🤖 AI Summary
Current academic publishing policies permit peer reviewers to use large language models (LLMs) solely for text polishing, yet the enforceability of this restriction remains questionable. This study presents the first systematic evaluation of leading AI text detectors in the context of peer review, constructing a simulated review dataset that reflects varying degrees of human–AI collaboration. To enhance detection performance, the work incorporates review-specific signals such as paper context and scientific writing constraints. Evaluations across five state-of-the-art detectors—including two commercial systems—reveal that existing methods struggle to reliably distinguish between purely human-written and LLM-polished texts, frequently misclassifying polished content as entirely AI-generated.
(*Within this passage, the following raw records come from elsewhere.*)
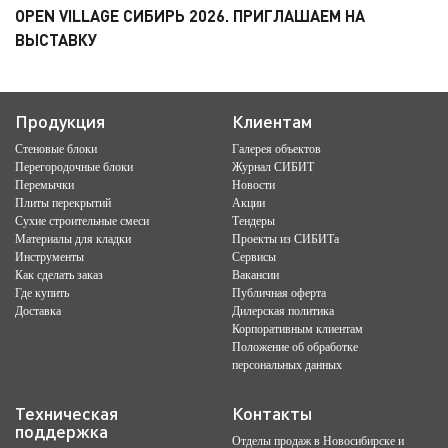
OPEN VILLAGE СИБИРЬ 2026. ПРИГЛАШАЕМ НА
ВЫСТАВКУ
Продукция
Клиентам
Стеновые блоки
Галерея объектов
Перегородочные блоки
Журнал СИБИТ
Перемычки
Новости
Плиты перекрытий
Акции
Сухие строительные смеси
Тендеры
Материалы для кладки
Проекты из СИБИТа
Инструменты
Сервисы
Как сделать заказ
Вакансии
Где купить
Публичная оферта
Доставка
Дилерская политика
Корпоративным клиентам
Положение об обработке
персональных данных
Техническая
Контакты
поддержка
Отделы продаж в Новосибирске и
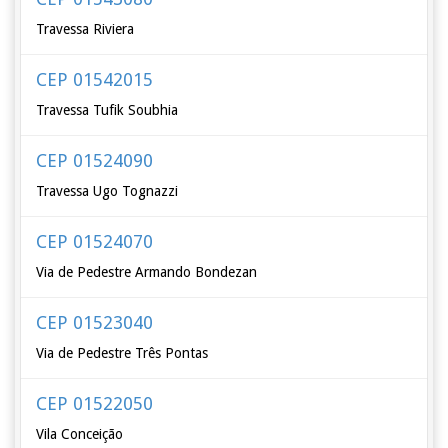
Travessa Riviera
CEP 01542015
Travessa Tufik Soubhia
CEP 01524090
Travessa Ugo Tognazzi
CEP 01524070
Via de Pedestre Armando Bondezan
CEP 01523040
Via de Pedestre Três Pontas
CEP 01522050
Vila Conceição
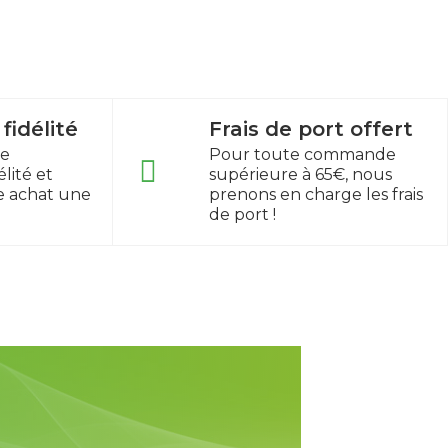
idélité
Frais de port offert
re
Pour toute commande
lité et
supérieure à 65€, nous
e achat une
prenons en charge les frais
de port !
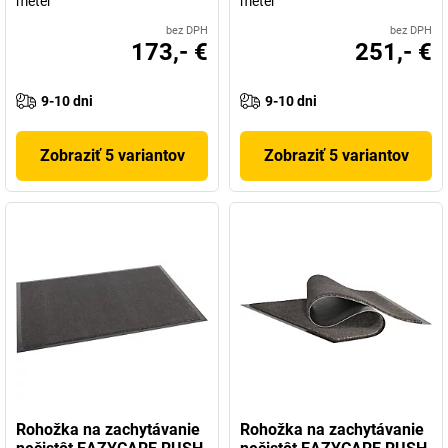
meter
meter
bez DPH
bez DPH
173,- €
251,- €
9-10 dni
9-10 dni
Zobraziť 5 variantov
Zobraziť 5 variantov
Rohožka na zachytávanie
Rohožka na zachytávanie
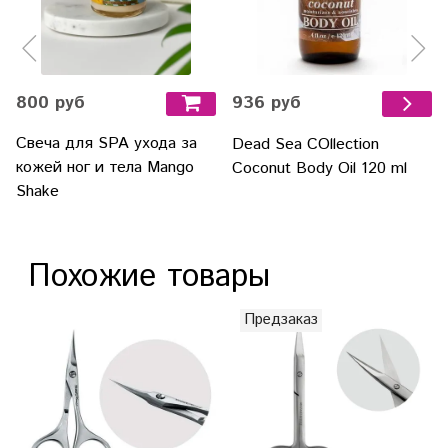
800 руб
936 руб
Свеча для SPA ухода за
Dead Sea COllection
кожей ног и тела Mango
Coconut Body Oil 120 ml
Shake
Похожие товары
Предзаказ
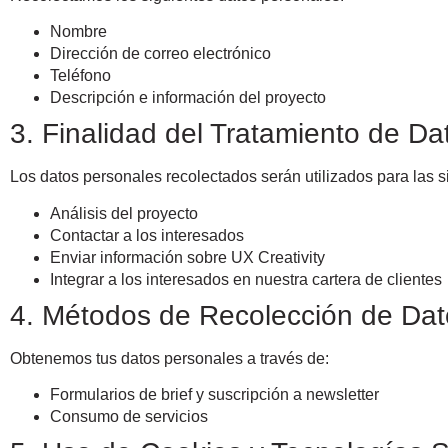
Nombre
Dirección de correo electrónico
Teléfono
Descripción e información del proyecto
3. Finalidad del Tratamiento de Da
Los datos personales recolectados serán utilizados para las s
Análisis del proyecto
Contactar a los interesados
Enviar información sobre UX Creativity
Integrar a los interesados en nuestra cartera de clientes
4. Métodos de Recolección de Dat
Obtenemos tus datos personales a través de:
Formularios de brief y suscripción a newsletter
Consumo de servicios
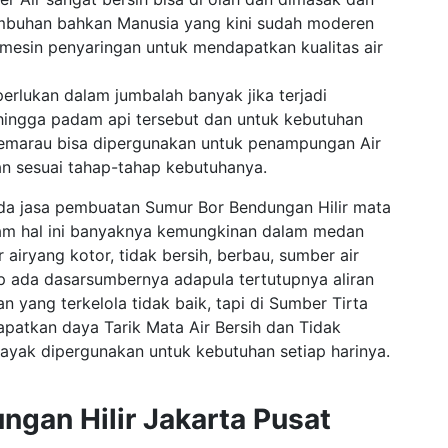
mbuhan bahkan Manusia yang kini sudah moderen
esin penyaringan untuk mendapatkan kualitas air
erlukan dalam jumbalah banyak jika terjadi
ingga padam api tersebut dan untuk kebutuhan
emarau bisa dipergunakan untuk penampungan Air
an sesuai tahap-tahap kebutuhanya.
 jasa pembuatan Sumur Bor Bendungan Hilir mata
dalam hal ini banyaknya kemungkinan dalam medan
iryang kotor, tidak bersih, berbau, sumber air
 ada dasarsumbernya adapula tertutupnya aliran
 yang terkelola tidak baik, tapi di Sumber Tirta
patkan daya Tarik Mata Air Bersih dan Tidak
layak dipergunakan untuk kebutuhan setiap harinya.
gan Hilir Jakarta Pusat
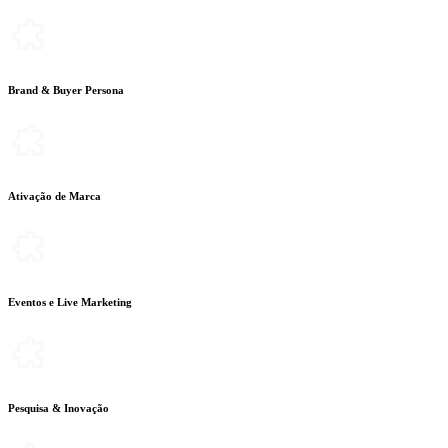
Brand & Buyer Persona
Ativação de Marca
Eventos e Live Marketing
Pesquisa & Inovação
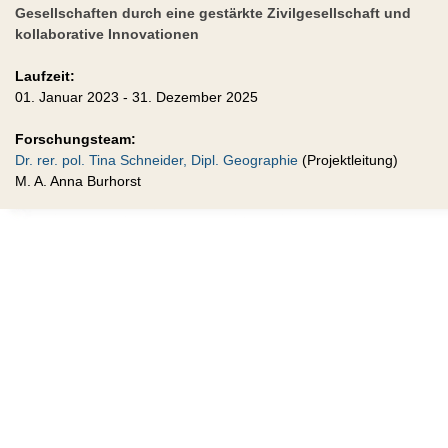
Gesellschaften durch eine gestärkte Zivilgesellschaft und
kollaborative Innovationen
Laufzeit:
01. Januar 2023 - 31. Dezember 2025
Forschungsteam:
Dr. rer. pol. Tina Schneider, Dipl. Geographie
(Projektleitung)
M. A. Anna Burhorst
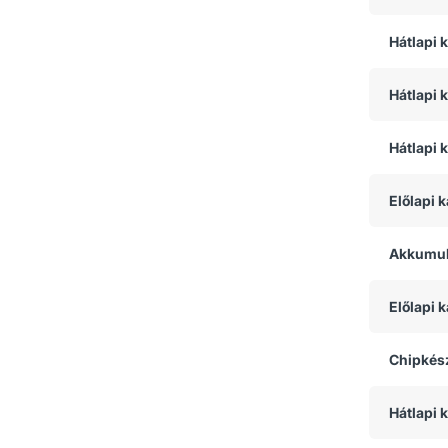
Hátlapi
Hátlapi 
Hátlapi 
Előlapi 
Akkumul
Előlapi
Chipkész
Hátlapi 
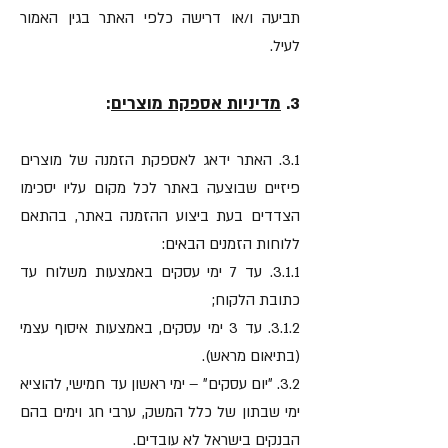
תביעה ו/או דרישה כלפי האתר בגין האמור
לעיל.
3.
מדיניות אספקת מוצרים
:
3.1. האתר ידאג לאספקת הזמנה של מוצרים
פיזיים שבוצעה באתר לכל מקום עליו יסכימו
הצדדים בעת ביצוע ההזמנה באתר, בהתאם
ללוחות הזמנים הבאים:
3.1.1. עד 7 ימי עסקים באמצעות משלוח עד
כתובת הלקוח;
3.1.2. עד 3 ימי עסקים, באמצעות איסוף עצמי
(בתיאום מראש).
3.2. ״יום עסקים״ – ימי ראשון עד חמישי, להוציא
ימי שבתון של כלל המשק, ערבי חג וימים בהם
הבנקים בישראל לא עובדים.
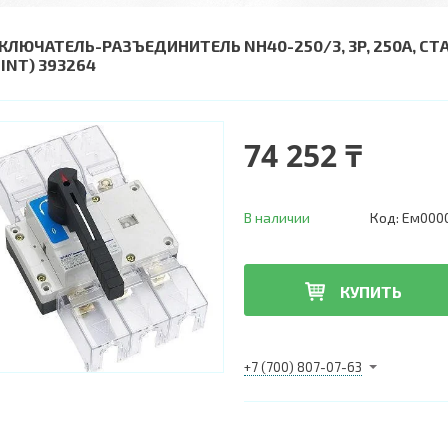
КЛЮЧАТЕЛЬ-РАЗЪЕДИНИТЕЛЬ NH40-250/3, 3P, 250А, С
HINT) 393264
74 252 ₸
В наличии
Код:
Ем000
КУПИТЬ
+7 (700) 807-07-63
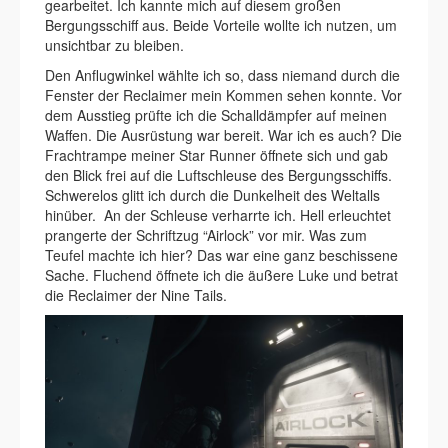
gearbeitet. Ich kannte mich auf diesem großen
Bergungsschiff aus. Beide Vorteile wollte ich nutzen, um
unsichtbar zu bleiben.
Den Anflugwinkel wählte ich so, dass niemand durch die
Fenster der Reclaimer mein Kommen sehen konnte. Vor
dem Ausstieg prüfte ich die Schalldämpfer auf meinen
Waffen. Die Ausrüstung war bereit. War ich es auch? Die
Frachtrampe meiner Star Runner öffnete sich und gab
den Blick frei auf die Luftschleuse des Bergungsschiffs.
Schwerelos glitt ich durch die Dunkelheit des Weltalls
hinüber. An der Schleuse verharrte ich. Hell erleuchtet
prangerte der Schriftzug “Airlock” vor mir. Was zum
Teufel machte ich hier? Das war eine ganz beschissene
Sache. Fluchend öffnete ich die äußere Luke und betrat
die Reclaimer der Nine Tails.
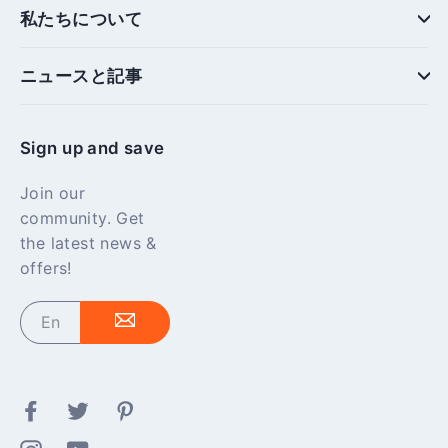
私たちについて
ニュースと記事
Sign up and save
Join our
community. Get
the latest news &
offers!
Enter
your
email
Facebook
Twitter
Pinterest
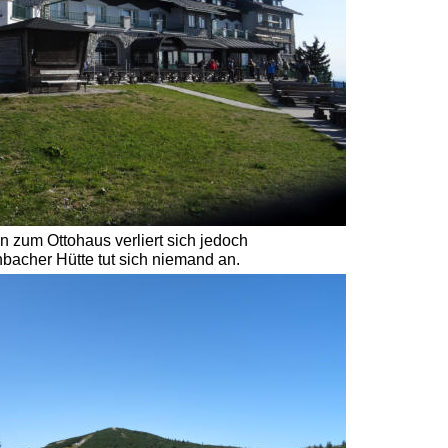
 zum Ottohaus verliert sich jedoch 
bacher Hütte tut sich niemand an. 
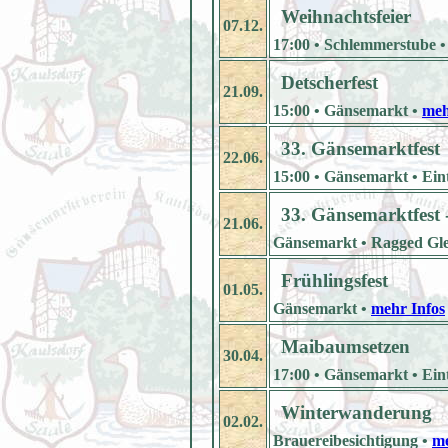
Weihnachtsfeier
07.12.
17:00 • Schlemmerstube 
Detscherfest
21.09.
15:00 • Gänsemarkt •
meh
33. Gänsemarktfest
22.06.
15:00 • Gänsemarkt • Eintr
33. Gänsemarktfest 
21.06.
Gänsemarkt • Ragged Glee 
Frühlingsfest
01.05.
Gänsemarkt •
mehr Infos
Maibaumsetzen
30.04.
17:00 • Gänsemarkt • Eintr
Winterwanderung
02.02.
Brauereibesichtigung •
me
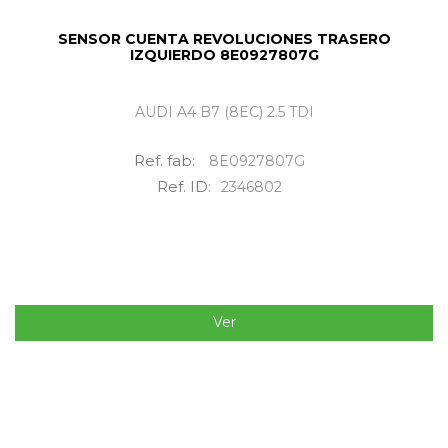
SENSOR CUENTA REVOLUCIONES TRASERO
IZQUIERDO 8E0927807G
AUDI A4 B7 (8EC) 2.5 TDI
Ref. fab:
8E0927807G
Ref. ID:
2346802
Ver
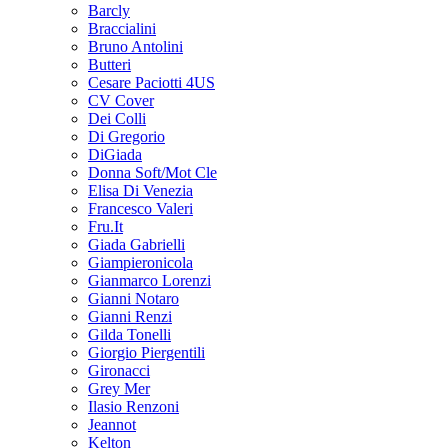
Barcly
Braccialini
Bruno Antolini
Butteri
Cesare Paciotti 4US
CV Cover
Dei Colli
Di Gregorio
DiGiada
Donna Soft/Mot Cle
Elisa Di Venezia
Francesco Valeri
Fru.It
Giada Gabrielli
Giampieronicola
Gianmarco Lorenzi
Gianni Notaro
Gianni Renzi
Gilda Tonelli
Giorgio Piergentili
Gironacci
Grey Mer
Ilasio Renzoni
Jeannot
Kelton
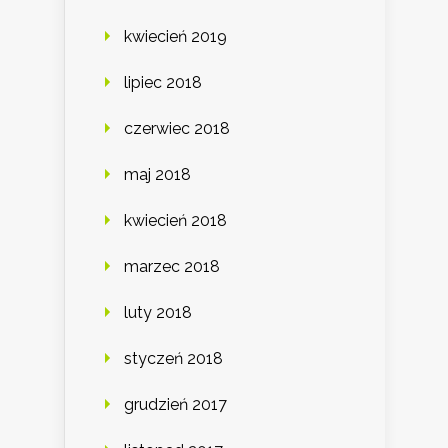
kwiecień 2019
lipiec 2018
czerwiec 2018
maj 2018
kwiecień 2018
marzec 2018
luty 2018
styczeń 2018
grudzień 2017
These findings indicate that current detection technologies are insufficient to support policy enforcement, warranting caution in interpreting alleged violations.
📝 Abstract
A number of scientific conferences and journals have recently enacted policies that prohibit LLM usage by peer reviewers, except for polishing, paraphrasing, and grammar correction of otherwise human-written reviews. But, are these policies enforceable? To answer this question, we assemble a dataset of peer reviews simulating multiple levels of human-AI collaboration, and evaluate five state-of-the-art detectors, including two commercial systems. Our analysis shows that all detectors misclassify a non-trivial fraction of LLM-polished reviews as AI-generated, thereby risking false accusations of academic misconduct. We further investigate whether peer-review-specific signals, including access to the paper manuscript and the constrained domain of scientific writing, can be leveraged to improve detection. While incorporating such signals yields measurable gains in some settings, we identify limitations in each approach and find that none meets the accuracy standards required for identifying AI use in peer reviews. Importantly, our results suggest that recent public estimates of AI use in peer reviews through the use of AI-text detectors should be interpreted with caution, as current detectors misclassify mixed reviews (collaborative human-AI outputs) as fully AI generated, potentially overstating the extent of policy violations.